CauSim: Scaling Causal Reasoning with Increasingly Complex Causal Simulators
Nicol\'as Astorga, Anita Kriz, and Mihaela van der Schaar

TL;DR
CauSim introduces a scalable framework for causal reasoning by constructing complex, verifiable causal simulators using LLMs, transforming scarce-label problems into supervised learning tasks across multiple representations.
Contribution
The paper presents CauSim, a novel method for building scalable, verifiable causal simulators with LLMs, enabling improved causal reasoning and data augmentation across representations.
Findings
CauSim enables generalization across different causal representations.
Scaling with curriculum and data volume improves LLM causal reasoning.

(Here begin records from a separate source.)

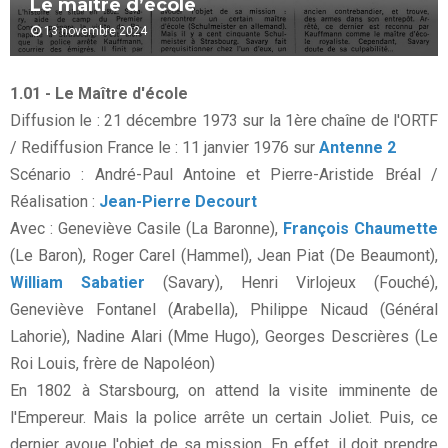
Le maître d’école
13 novembre 2024
1.01 - Le Maître d'école
Diffusion le : 21 décembre 1973 sur la 1ère chaîne de l'ORTF
/ Rediffusion France le : 11 janvier 1976 sur
Antenne 2
Scénario : André-Paul Antoine et Pierre-Aristide Bréal /
Réalisation :
Jean-Pierre Decourt
Avec : Geneviève Casile (La Baronne),
François Chaumette
(Le Baron), Roger Carel (Hammel), Jean Piat (De Beaumont),
William Sabatier
(Savary), Henri Virlojeux (Fouché),
Geneviève Fontanel (Arabella), Philippe Nicaud (Général
Lahorie), Nadine Alari (Mme Hugo), Georges Descrières (Le
Roi Louis, frère de Napoléon)
En 1802 à Starsbourg, on attend la visite imminente de
l'Empereur. Mais la police arrête un certain Joliet. Puis, ce
dernier avoue l'objet de sa mission. En effet, il doit prendre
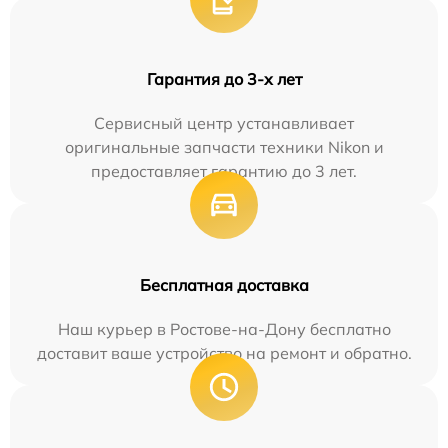
Гарантия до 3-х лет
Сервисный центр устанавливает
оригинальные запчасти техники Nikon и
предоставляет гарантию до 3 лет.
Бесплатная доставка
Наш курьер в Ростове-на-Дону бесплатно
доставит ваше устройство на ремонт и обратно.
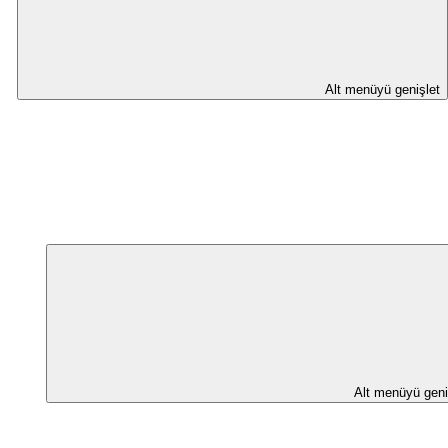
Alt menüyü genişlet
Alt menüyü geni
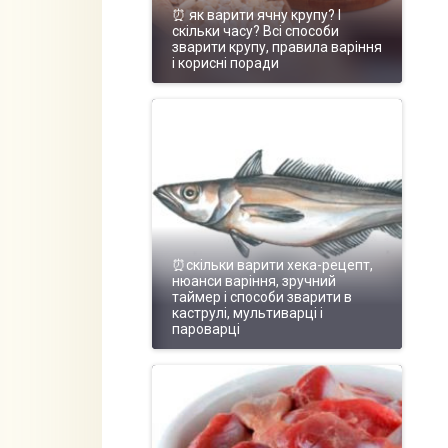
⏰ як варити ячну крупу? І
скільки часу? Всі способи
зварити крупу, правила варіння
і корисні поради
⏰скільки варити хека-рецепт,
нюанси варіння, зручний
таймер і способи зварити в
каструлі, мультиварці і
пароварці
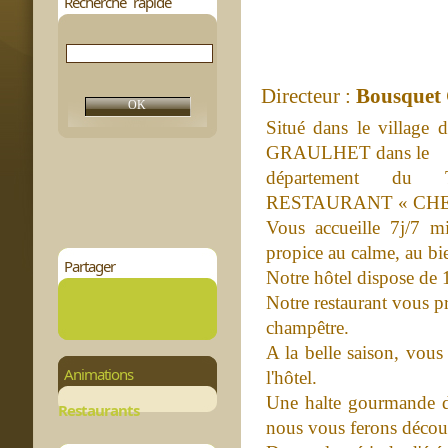
Recherche rapide
Directeur :
Bousquet 
Situé dans le villag
GRAULHET dans le
département du
RESTAURANT « CHE
Vous accueille 7j/7 m
propice au calme, au bien
Partager
Notre hôtel dispose de 
Notre restaurant vous pr
champêtre.
A la belle saison, vous 
Animations
l'hôtel.
Une halte gourmande 
Restaurants
nous vous ferons découv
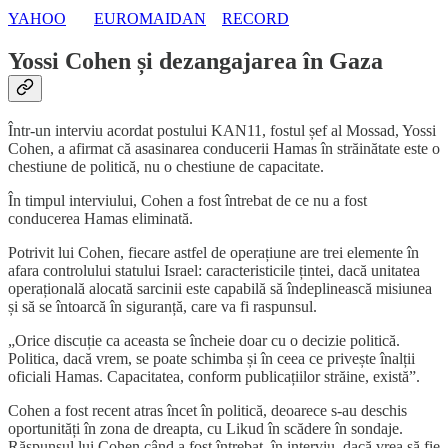
YAHOO
EUROMAIDAN
RECORD
Yossi Cohen și dezangajarea în Gaza
Într-un interviu acordat postului KAN11, fostul șef al Mossad, Yossi
Cohen, a afirmat că asasinarea conducerii Hamas în străinătate este o
chestiune de politică, nu o chestiune de capacitate.
În timpul interviului, Cohen a fost întrebat de ce nu a fost
conducerea Hamas eliminată.
Potrivit lui Cohen, fiecare astfel de operațiune are trei elemente în
afara controlului statului Israel: caracteristicile țintei, dacă unitatea
operațională alocată sarcinii este capabilă să îndeplinească misiunea
și să se întoarcă în siguranță, care va fi raspunsul.
„Orice discuție ca aceasta se încheie doar cu o decizie politică.
Politica, dacă vrem, se poate schimba și în ceea ce privește înalții
oficiali Hamas. Capacitatea, conform publicațiilor străine, există”.
Cohen a fost recent atras încet în politică, deoarece s-au deschis
oportunități în zona de dreapta, cu Likud în scădere în sondaje.
Răspunsul lui Cohen când a fost întrebat, în interviu, dacă vrea să fie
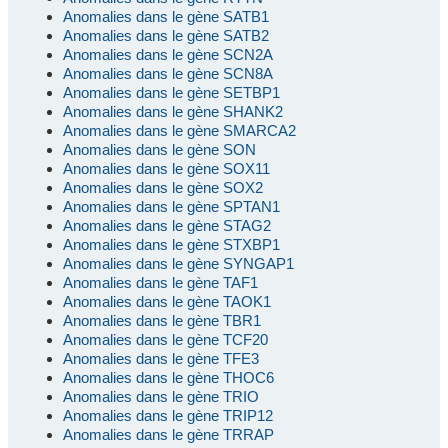
Anomalies dans le gène SATB1
Anomalies dans le gène SATB2
Anomalies dans le gène SCN2A
Anomalies dans le gène SCN8A
Anomalies dans le gène SETBP1
Anomalies dans le gène SHANK2
Anomalies dans le gène SMARCA2
Anomalies dans le gène SON
Anomalies dans le gène SOX11
Anomalies dans le gène SOX2
Anomalies dans le gène SPTAN1
Anomalies dans le gène STAG2
Anomalies dans le gène STXBP1
Anomalies dans le gène SYNGAP1
Anomalies dans le gène TAF1
Anomalies dans le gène TAOK1
Anomalies dans le gène TBR1
Anomalies dans le gène TCF20
Anomalies dans le gène TFE3
Anomalies dans le gène THOC6
Anomalies dans le gène TRIO
Anomalies dans le gène TRIP12
Anomalies dans le gène TRRAP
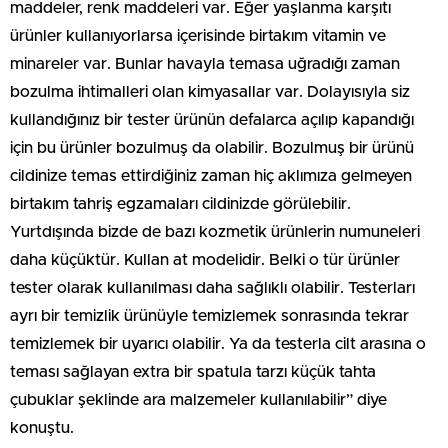
maddeler, renk maddeleri var. Eğer yaşlanma karşıtı
ürünler kullanıyorlarsa içerisinde birtakım vitamin ve
minareler var. Bunlar havayla temasa uğradığı zaman
bozulma ihtimalleri olan kimyasallar var. Dolayısıyla siz
kullandığınız bir tester ürünün defalarca açılıp kapandığı
için bu ürünler bozulmuş da olabilir. Bozulmuş bir ürünü
cildinize temas ettirdiğiniz zaman hiç aklımıza gelmeyen
birtakım tahriş egzamaları cildinizde görülebilir.
Yurtdışında bizde de bazı kozmetik ürünlerin numuneleri
daha küçüktür. Kullan at modelidir. Belki o tür ürünler
tester olarak kullanılması daha sağlıklı olabilir. Testerları
ayrı bir temizlik ürünüyle temizlemek sonrasında tekrar
temizlemek bir uyarıcı olabilir. Ya da testerla cilt arasına o
teması sağlayan extra bir spatula tarzı küçük tahta
çubuklar şeklinde ara malzemeler kullanılabilir” diye
konuştu.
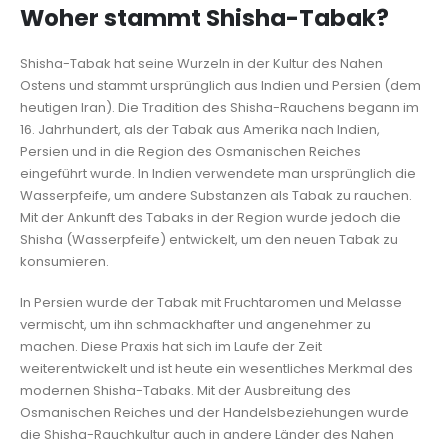
Woher stammt Shisha-Tabak?
Shisha-Tabak hat seine Wurzeln in der Kultur des Nahen
Ostens und stammt ursprünglich aus Indien und Persien (dem
heutigen Iran). Die Tradition des Shisha-Rauchens begann im
16. Jahrhundert, als der Tabak aus Amerika nach Indien,
Persien und in die Region des Osmanischen Reiches
eingeführt wurde. In Indien verwendete man ursprünglich die
Wasserpfeife, um andere Substanzen als Tabak zu rauchen.
Mit der Ankunft des Tabaks in der Region wurde jedoch die
Shisha (Wasserpfeife) entwickelt, um den neuen Tabak zu
konsumieren.
In Persien wurde der Tabak mit Fruchtaromen und Melasse
vermischt, um ihn schmackhafter und angenehmer zu
machen. Diese Praxis hat sich im Laufe der Zeit
weiterentwickelt und ist heute ein wesentliches Merkmal des
modernen Shisha-Tabaks. Mit der Ausbreitung des
Osmanischen Reiches und der Handelsbeziehungen wurde
die Shisha-Rauchkultur auch in andere Länder des Nahen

Self-generated simulators facilitate LLM self-improvement.
Abstract
Despite surpassing human performance across mathematics, coding, and other knowledge-intensive tasks, large language models (LLMs) continue to struggle with causal reasoning. A core obstacle is the target data itself: causal systems are complex and often expressed in non-executable forms, while ground-truth answers to causal queries are inherently scarce. We introduce CauSim, a framework that turns causal reasoning from a scarce-label problem into a scalable supervised one. CauSim constructs increasingly complex causal simulators: executable structural causal models (SCMs), incrementally built by LLMs, that scale to globally complex systems while maintaining verifiable answers to causal queries. CauSim operates across representations by formalizing non-executable causal knowledge into code, enabling data augmentation, and translating executable SCMs into natural language, enabling…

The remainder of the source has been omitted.